The Black Arts Movement has often been called sister to the Black Power Movement. Both movements call for a new and widened awareness of the richness of black culture. Unlike the Black Power Movement, though, the Blacks Arts Movement is not about protest or power. "The movement attempts to speak directly to Black people about themselves in order to move them toward self-knowledge and collective freedom. Much of the work produced at this time is considered art of liberating vision: liberation from slavery, from segregation and degradation, from wishful 'integration' into the 'mainstream,' to the passionate denial of white middle-class values of the present and an attendant embrace of Africa and the third world as alternative routes of development." These are the sentiments of Stephen E. Henderson, one of the main advocates of this movement and the writer of several works during this time. Henderson who was often described as diminutive- - no more that 5 feet tall, with a quiet voice and swept-back hair- - was born on October 13, 1925 in Key West, Florida. He attended Morehouse College with prominent people such as the writer Lerone Bennett and philosopher Alain Locke. He went on to receive his M.A. and Ph.D. from the University of Wisconsin and shortly after started his career at Virginia Union University. Eventually, he returned to his alma mater and became both a professor and chairman of the English Department from 1962-1971.

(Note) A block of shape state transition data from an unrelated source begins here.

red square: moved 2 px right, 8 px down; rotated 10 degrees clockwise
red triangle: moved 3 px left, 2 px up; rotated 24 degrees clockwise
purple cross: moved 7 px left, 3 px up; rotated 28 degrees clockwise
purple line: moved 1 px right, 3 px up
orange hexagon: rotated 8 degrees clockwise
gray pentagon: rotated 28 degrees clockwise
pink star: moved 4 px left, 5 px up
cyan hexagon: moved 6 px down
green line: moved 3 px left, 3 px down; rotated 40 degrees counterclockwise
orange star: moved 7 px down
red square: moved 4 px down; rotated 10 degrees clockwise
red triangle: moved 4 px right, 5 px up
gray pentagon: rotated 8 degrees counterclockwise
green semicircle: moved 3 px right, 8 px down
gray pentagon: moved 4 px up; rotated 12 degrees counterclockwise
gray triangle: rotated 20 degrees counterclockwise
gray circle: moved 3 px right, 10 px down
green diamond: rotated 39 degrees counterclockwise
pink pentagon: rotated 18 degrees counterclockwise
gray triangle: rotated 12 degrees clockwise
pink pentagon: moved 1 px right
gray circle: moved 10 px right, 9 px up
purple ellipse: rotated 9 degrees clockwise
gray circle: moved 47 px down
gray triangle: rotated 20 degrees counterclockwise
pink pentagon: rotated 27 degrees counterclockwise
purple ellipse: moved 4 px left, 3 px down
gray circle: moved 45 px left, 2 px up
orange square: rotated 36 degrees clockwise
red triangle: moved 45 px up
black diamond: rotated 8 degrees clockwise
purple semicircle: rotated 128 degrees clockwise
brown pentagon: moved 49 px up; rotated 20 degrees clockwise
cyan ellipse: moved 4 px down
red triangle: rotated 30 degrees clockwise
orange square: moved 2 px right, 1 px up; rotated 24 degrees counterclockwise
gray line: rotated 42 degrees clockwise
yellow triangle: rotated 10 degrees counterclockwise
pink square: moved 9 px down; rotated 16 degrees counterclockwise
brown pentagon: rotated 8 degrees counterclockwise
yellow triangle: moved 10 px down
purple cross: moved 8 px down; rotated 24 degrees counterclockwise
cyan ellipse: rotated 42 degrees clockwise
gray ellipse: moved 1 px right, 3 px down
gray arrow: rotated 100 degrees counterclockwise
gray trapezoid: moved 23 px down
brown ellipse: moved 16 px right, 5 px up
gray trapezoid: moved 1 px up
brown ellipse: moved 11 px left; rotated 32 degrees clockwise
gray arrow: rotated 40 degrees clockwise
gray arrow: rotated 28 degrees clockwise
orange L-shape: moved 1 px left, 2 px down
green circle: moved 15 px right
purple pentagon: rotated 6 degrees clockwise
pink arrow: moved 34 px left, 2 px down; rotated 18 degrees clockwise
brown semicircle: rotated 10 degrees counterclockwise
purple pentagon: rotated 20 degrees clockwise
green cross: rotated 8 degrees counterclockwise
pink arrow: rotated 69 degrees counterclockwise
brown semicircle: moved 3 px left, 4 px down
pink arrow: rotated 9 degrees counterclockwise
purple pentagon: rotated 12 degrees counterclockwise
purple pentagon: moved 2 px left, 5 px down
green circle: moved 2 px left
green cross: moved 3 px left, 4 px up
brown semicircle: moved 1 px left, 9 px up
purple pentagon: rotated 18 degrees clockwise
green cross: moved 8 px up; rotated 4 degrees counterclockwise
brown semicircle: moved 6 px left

His career then carried him to Howard University, where he was professor of African American Studies in 1971. Perhaps his most significant contribution to literature is his work Understanding the New Black Poetry: Black Speech and Black Music as Poetic References. In this work "Dr. Henderson formulated and initiated a new frame-work for literary criticism, dialogue, and debate among writers attempting to synthesize the social, political, and cultural issues of the period. He also assigned the term 'blues aesthetic' to the Black experience, allowing for the continuity between the past, present, and future" (Program in African American Culture).

" Beginning in 1973 at Howard University such people as Andrew Billingsley, John O. Killens, Haki Madhubuti, Sterling A. Brown, and Henderson came together under the rubric of the Institute for the Arts and Humanities to analyze the Black Arts Movement of the sixties," recalls E. Ethelbert Miller, director of Howard's African American Resources Center. "They also debated the issue of black survival and discussed the need to control black images in the media." Such was the mission of Stephen Henderson. When asked why he had dedicated his life to African American studies, Henderson replied, "It just amounted to me coming to grips with myself."